*Work request*:
Could you return every line of the records below that contains the word "percussive"?

*Records for the task*:
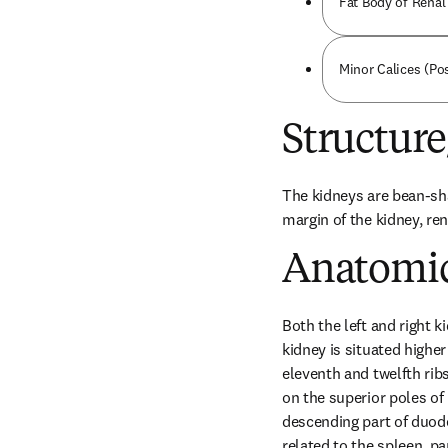
Fat Body of Renal 
Minor Calices (Pos
Structur
The kidneys are bean-sha
margin of the kidney, ren
Anatomic
Both the left and right k
kidney is situated higher 
eleventh and twelfth ribs,
on the superior poles of b
descending part of duoden
related to the spleen, pa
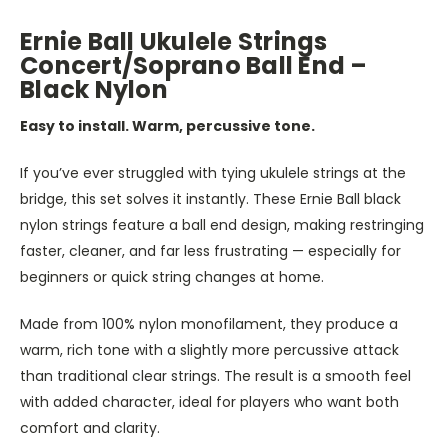
Ernie Ball Ukulele Strings
Concert/Soprano Ball End –
Black Nylon
Easy to install. Warm, percussive tone.
If you’ve ever struggled with tying ukulele strings at the
bridge, this set solves it instantly. These Ernie Ball black
nylon strings feature a ball end design, making restringing
faster, cleaner, and far less frustrating — especially for
beginners or quick string changes at home.
Made from 100% nylon monofilament, they produce a
warm, rich tone with a slightly more percussive attack
than traditional clear strings. The result is a smooth feel
with added character, ideal for players who want both
comfort and clarity.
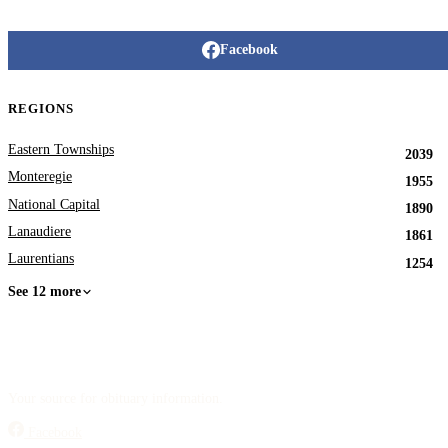
Facebook
REGIONS
Eastern Townships
2039
Monteregie
1955
National Capital
1890
Lanaudiere
1861
Laurentians
1254
See 12 more
Your source for obituary information.
Facebook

*Result of this exercise*:
Easy to install. Warm, percussive tone.
warm, rich tone with a slightly more percussive attack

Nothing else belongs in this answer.